Jakarta, Wartapembaruan.co.id - Dalam kenyataannya, setiap hukum, bahkan yang paling formal sekalipun, beroperasi dalam horizon moral yang tidak pernah sepenuhnya dapat dinafikan,(Senin,26 Mey 2025).
“Even if law has internal standards of merit-virtues uniquely its own that inhere in its law-like character-these cannot preclude or displace its assessment on independent criteria of justice.”
Leslie Green & Thomas Adams (“Legal Positivism”).
Salah satu upaya untuk memetakan ulang hukum ke dalam khazanah ilmu pengetahuan adalah dengan mendudukkannya sebagai bagian dari sains. Kajian saintifik selalu berangkat dari fenomena empirik. Apapun yang bisa dipersepsi secara sensorik oleh manusia lewat panca indranya dianggap sah sebagai pengetahuan sejati (Wilson, 2012).
Setidaknya, itu adalah prinsip dasar empirisisme, mazhab pemikiran filosofis yang berkembang pesat di Abad ke-16. Gagasan ini kemudian diangkat oleh filsuf yang banyak memberikan sumbangan pada filsafat hukum, Jeremy Bentham.
Bagi Bentham, moralitas perlu diletakkan sebagai “variabel” dan bukan “konstanta”. Variabilitas persepsi manusia tentang moral menjadi sangat relatif. Bentham berpendapat bahwa alih-alih mencari inti dari ide dasar tentang kebaikan, yang baik lebih baik diserahkan pada kehendak publik (Bentham, 1823[2000]).
Relativisme Bentham kemudian diperbaiki oleh H.L.A. Hart dengan mencari kesepakatan tak tertulis (rule of recognition) sebagai asal-muasal hukum (Hart, 1961). Singkatnya, jika negara x memiliki otoritas yang disepakati setiap warga negara dalam sebuah pemahaman ideologis, maka kesepakatan itu menjadi dasar dari otoritas untuk mengonstruksi hukum.
Sebagai ilustrasi, di jalan raya kita selalu melihat rambu lalu-lintas yang menyatakan batas kecepatan. Bila kita telisik lebih lanjut, batas kecepatan 40 atau 60 kilometer per jam, semestinya didasarkan pada ilmu fisika, statistik, dan mungkin psikologi. Keselamatan pada dasarnya bersifat saintifik, namun seberapa cepat pengendara di jalan raya bisa melaju sifatnya normatif. Kita bisa mengajukan argumen sanggahan tentang angka yang tertera dalam rambu.
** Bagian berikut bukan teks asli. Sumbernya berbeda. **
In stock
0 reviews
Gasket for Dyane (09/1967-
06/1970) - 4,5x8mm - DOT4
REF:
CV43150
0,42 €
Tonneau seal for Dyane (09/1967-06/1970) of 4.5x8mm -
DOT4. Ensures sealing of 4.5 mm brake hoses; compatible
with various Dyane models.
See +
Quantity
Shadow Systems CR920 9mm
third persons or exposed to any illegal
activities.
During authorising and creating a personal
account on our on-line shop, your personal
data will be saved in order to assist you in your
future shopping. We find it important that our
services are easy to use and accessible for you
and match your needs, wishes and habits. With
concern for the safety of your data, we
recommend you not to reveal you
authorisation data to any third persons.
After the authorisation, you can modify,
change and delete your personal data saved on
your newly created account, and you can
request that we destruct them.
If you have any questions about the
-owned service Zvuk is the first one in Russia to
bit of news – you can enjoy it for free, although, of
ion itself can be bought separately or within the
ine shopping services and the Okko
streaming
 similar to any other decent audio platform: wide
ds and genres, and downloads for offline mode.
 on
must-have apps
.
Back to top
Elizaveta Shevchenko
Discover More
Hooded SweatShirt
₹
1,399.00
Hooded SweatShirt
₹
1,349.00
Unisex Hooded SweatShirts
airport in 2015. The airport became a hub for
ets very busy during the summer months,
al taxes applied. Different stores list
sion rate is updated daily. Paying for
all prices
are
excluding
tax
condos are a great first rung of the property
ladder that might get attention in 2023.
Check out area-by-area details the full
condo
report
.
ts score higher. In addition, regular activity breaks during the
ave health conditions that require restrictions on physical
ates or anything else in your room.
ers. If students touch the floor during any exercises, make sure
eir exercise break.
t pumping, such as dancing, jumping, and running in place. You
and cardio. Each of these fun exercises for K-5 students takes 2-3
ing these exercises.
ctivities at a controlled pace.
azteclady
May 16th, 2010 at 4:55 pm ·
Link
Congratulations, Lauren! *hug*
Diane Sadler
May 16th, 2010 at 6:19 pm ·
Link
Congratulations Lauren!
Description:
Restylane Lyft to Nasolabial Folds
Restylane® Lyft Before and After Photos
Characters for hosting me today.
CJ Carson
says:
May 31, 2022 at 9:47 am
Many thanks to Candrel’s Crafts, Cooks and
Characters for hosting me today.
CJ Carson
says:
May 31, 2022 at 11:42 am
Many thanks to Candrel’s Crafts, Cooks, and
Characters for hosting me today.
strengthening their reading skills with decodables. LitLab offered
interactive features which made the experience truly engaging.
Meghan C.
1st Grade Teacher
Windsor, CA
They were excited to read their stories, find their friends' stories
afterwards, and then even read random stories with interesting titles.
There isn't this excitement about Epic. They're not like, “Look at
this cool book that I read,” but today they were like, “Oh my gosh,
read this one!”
Mungkin bila dihitung secara akurat dalam fisika dan statistik, batas terbaik untuk meminimalisasi risiko kecelakaan adalah 51,57 kilometer per jam. Argumentasi ini menunjukkan, sekalipun secara faktual keselamatan adalah persoalan akurasi, namun sebagai sebuah aturan lalu-lintas sifatnya mitigatif. Pengendara yang laju kendaraannya 63 kilometer per jam pun mesti diingatkan untuk bergerak lebih lambat 3 kilometer bila batas normatifnya 60 km per jam, meskipun perbedaan risiko kecelakaannya tidak signifikan. Bila kita berada di jalan raya, maka mempertanyakan legitimasi rambu lalu-lintas adalah kekeliruan.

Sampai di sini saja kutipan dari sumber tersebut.